I have personally seen this come to life in a few ways. One is through the use of more automation tools for manual tasks, freeing up our employees to focus on more value-added opportunities. This has now morphed into playing an active role in prioritizing our technology and AI efforts to deliver the most impactful results to our customer experience and cost structure.

Perhaps most important is the nature of the relationships between the CFO and the rest of the executive team. I work more closely than ever with our chief information officer, chief marketing officer and our business presidents to understand the value that can be created when effectively leveraging these functions and how we can articulate that value within our financial metrics.

I have found in my role I am increasingly focused strategic initiatives that drive growth as well as on harnessing the power of data and technology to make strategic decisions in a rapidly evolving landscape. I believe that all CFOs must thoughtfully consider and embrace these changes, as it is crucial for financial services companies to thrive in the new digital era.

Like many other leaders, I have also been asked to shepherd our employees through a time of significant change regarding the nature of work. Post-pandemic, Principal returned to the office under hybrid work arrangements with employees being asked to come into the office three days a week. Fortunately, within our finance community, our team has generally embraced these arrangements—appreciative of the flexibility while also valuing in-person collaboration.

Can you elaborate on how your previous experience, particularly leading the U.S. insurance solutions business, has informed your approach as CFO? How can other CFOs leverage their past experience to inform their decision-making?

My journey at Principal over the past three decades has included many roles. From starting my career as an actuary to leading the U.S. insurance and group benefits business, each of my roles has profoundly shaped my approach as CFO. While not necessarily a traditional path, my journey has afforded me a deep understanding of our organization’s history, culture and client needs, which is invaluable in strategic financial decision-making.

More than anything, my prior roles taught me the importance of building strong, client-centric strategies, as well as the critical integration of strategic planning, financial outcomes and operational execution, items I’ve carried into my current position.

I believe it is important for others to recognize that there is no one path to becoming a CFO, and others in the role should feel confident that their background and unique experiences can drive impact at their organization. This understanding can guide more informed and context-aware decision-making, ultimately fostering a more resilient and forward-thinking leadership approach. 

As you look ahead, how do you see the role of the CFO continuing to evolve? What steps do you personally take to continue growing in your role?

In the past, CFOs were primarily responsible for financial reporting and compliance. Today, we have seen the role shift toward becoming strategic leaders in the organization, actively contributing to the company’s overall strategy, and working closely with the CEO and the board of directors to make key financial and strategic decisions that drive growth and profitability.

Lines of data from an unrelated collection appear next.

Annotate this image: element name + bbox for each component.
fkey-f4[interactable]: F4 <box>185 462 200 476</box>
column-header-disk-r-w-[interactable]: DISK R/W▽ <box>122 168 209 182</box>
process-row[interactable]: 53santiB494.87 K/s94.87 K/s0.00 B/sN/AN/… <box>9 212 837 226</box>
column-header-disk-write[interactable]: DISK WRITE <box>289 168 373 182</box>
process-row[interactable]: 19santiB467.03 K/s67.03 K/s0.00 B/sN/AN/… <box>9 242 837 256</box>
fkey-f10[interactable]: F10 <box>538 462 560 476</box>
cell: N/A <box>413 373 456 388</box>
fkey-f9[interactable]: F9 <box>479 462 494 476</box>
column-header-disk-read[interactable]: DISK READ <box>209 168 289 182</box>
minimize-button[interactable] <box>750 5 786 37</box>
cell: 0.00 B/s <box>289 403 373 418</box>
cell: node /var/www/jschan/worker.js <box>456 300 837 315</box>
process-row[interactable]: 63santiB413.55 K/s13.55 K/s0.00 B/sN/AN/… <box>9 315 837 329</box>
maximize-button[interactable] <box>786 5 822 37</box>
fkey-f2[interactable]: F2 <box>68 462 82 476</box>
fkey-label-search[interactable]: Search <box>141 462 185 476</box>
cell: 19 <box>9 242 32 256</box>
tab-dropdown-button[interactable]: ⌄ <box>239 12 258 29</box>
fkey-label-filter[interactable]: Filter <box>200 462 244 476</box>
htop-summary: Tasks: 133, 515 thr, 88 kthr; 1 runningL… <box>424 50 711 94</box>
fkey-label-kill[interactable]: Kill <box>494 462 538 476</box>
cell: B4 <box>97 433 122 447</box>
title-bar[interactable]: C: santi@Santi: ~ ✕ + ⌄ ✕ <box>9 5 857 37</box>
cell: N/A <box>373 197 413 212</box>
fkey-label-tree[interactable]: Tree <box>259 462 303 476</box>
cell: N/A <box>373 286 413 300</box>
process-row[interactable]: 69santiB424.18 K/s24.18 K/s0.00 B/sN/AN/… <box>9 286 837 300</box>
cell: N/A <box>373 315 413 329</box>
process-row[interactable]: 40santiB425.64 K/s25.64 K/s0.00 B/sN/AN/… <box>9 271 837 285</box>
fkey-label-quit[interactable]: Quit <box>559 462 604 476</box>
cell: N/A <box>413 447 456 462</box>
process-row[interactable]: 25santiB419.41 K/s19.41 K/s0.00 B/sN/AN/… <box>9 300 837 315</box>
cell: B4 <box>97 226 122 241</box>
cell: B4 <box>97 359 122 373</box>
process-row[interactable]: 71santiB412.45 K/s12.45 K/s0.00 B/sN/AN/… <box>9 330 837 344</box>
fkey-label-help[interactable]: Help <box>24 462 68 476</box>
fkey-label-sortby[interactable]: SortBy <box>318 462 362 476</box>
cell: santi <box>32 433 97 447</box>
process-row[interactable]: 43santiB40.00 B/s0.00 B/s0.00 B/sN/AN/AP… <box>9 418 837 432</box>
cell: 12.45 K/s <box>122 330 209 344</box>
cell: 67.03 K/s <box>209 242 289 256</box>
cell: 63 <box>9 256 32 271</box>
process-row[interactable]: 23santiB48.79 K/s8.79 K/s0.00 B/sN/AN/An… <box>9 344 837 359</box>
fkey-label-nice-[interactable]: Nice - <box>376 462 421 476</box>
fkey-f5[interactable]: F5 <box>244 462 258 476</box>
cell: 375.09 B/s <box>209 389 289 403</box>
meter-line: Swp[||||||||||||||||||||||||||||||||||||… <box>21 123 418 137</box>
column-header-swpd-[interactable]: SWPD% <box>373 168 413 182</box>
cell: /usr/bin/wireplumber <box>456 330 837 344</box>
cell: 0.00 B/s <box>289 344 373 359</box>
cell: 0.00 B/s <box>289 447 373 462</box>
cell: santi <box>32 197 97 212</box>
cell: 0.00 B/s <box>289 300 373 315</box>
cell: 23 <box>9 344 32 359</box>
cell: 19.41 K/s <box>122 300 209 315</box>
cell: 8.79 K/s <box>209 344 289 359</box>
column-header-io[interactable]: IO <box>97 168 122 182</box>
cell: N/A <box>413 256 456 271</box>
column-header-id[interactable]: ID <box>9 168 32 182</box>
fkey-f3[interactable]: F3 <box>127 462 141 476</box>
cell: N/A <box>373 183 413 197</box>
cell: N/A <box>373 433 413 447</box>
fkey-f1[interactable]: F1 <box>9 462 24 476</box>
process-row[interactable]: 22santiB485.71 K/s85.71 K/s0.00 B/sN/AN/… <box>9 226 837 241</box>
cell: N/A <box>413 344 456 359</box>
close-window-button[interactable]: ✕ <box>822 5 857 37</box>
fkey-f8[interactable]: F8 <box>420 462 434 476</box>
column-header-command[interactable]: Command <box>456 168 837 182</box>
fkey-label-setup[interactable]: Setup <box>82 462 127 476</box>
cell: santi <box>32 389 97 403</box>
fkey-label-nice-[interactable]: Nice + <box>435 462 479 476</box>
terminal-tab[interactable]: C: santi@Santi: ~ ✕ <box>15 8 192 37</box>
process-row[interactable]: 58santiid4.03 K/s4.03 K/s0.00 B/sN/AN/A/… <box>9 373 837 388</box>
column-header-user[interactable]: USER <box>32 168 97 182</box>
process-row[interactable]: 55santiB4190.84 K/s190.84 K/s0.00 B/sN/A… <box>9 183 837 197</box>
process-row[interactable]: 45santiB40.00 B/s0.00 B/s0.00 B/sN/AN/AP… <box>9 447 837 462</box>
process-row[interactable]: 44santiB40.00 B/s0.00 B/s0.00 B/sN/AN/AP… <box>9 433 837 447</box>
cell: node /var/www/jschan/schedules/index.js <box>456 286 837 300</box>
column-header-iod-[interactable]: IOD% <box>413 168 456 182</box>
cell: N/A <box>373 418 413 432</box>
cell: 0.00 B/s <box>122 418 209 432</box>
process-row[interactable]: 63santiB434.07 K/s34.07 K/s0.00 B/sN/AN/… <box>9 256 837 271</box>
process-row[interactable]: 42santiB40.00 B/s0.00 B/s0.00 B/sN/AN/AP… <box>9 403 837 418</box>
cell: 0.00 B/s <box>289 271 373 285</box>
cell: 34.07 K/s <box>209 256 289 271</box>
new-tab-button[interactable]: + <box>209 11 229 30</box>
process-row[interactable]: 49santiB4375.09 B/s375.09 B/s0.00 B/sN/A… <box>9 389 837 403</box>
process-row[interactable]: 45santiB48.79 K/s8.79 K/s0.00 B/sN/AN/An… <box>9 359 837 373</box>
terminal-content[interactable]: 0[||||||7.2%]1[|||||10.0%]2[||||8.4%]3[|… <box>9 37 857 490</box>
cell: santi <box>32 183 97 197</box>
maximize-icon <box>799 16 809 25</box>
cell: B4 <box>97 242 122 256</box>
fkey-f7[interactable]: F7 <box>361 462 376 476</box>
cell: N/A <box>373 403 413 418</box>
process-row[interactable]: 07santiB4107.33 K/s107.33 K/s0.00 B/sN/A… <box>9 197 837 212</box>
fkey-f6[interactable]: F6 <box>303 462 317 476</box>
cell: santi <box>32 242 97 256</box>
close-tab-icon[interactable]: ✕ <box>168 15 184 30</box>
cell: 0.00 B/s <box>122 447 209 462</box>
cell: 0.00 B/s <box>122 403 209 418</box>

As the CFO of a public company, I also play a key role in communicating our strategy and the financial decisions we make to our current and prospective shareholders and analysts. I expect this evolution will only continue, with the role continuing to grow in importance and impact.

Beyond this, the role will continue to evolve alongside the industry, embracing technological advancements and increasing focus on data-driven decision-making.

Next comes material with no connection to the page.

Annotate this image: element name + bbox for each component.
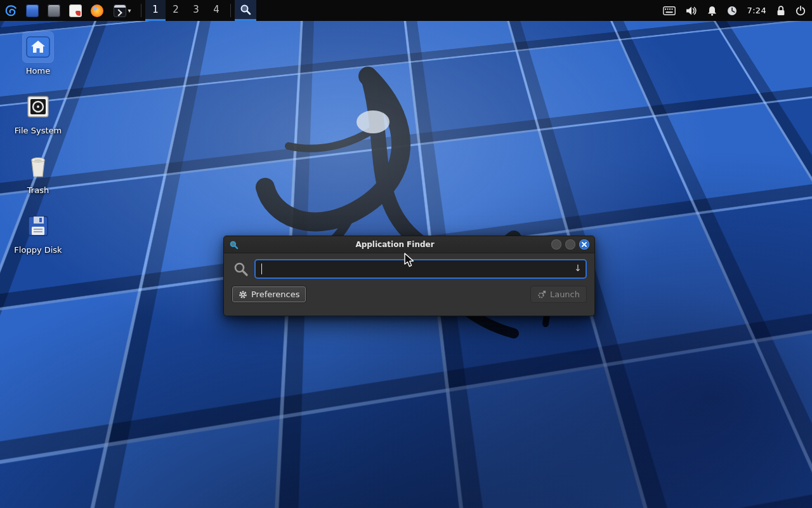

To stay at the forefront of this evolution, I prioritize continuous learning, staying informed about industry trends, networking with peers and fostering innovation within my organization.

But most importantly, collaborating with and learning alongside my team and fellow executive management peers teaches me something new each day—their curiosity and passion encourages me to remain dynamic and responsive, always looking for the next step we can take to meet the evolving needs of our organization, customers and stakeholders.